Stuart Arbuckle, vice-presidente executivo e diretor de operações da Vertex, está confiante. “Estamos prontos para o lançamento”, disse, acrescentando que não espera onda gigante de pacientes imediatamente.

“Esta é uma decisão muito importante para um paciente tomar”, disse Arbuckle.
Uma das pacientes do ensaio clínico Vertex, Marie-Chantal Tornyenu, 22, estudante do último ano da Universidade Cornell, disse que os pacientes também precisavam estar preparados para o “ajuste mental” após o tratamento.

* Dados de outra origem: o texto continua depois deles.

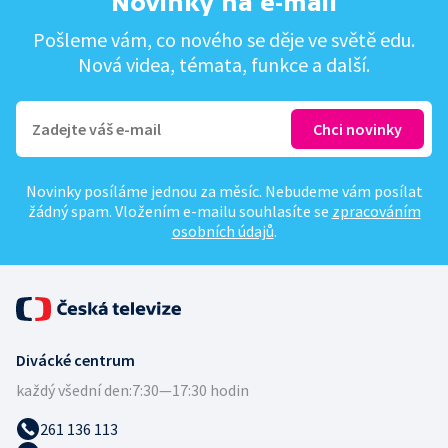
Novinky na e-mail
Pošleme vám, co nového se děje ve světě edu.
Nová videa, témata, funkce a další.
Novinky posíláme jednou za měsíc. Nebudeme vám posílat
žádný spam. Vložením e-mailu souhlasíte se
zpracováním
osobních údajů
.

A estudante disse ainda que não tinha mais as crises de dor que sofria, especialmente no Ensino Médio, quando era hospitalizada quase todos os meses. Ela passou grande parte de sua vida tomando precauções e se preocupando com a dor e as complicações da doença. São hábitos difíceis de reverter.

“É uma grande curva de aprendizado ter tido anemia falciforme durante toda minha vida”, afirmou. “Ainda estou lutando com essa mentalidade – ‘a célula falciforme é você’”.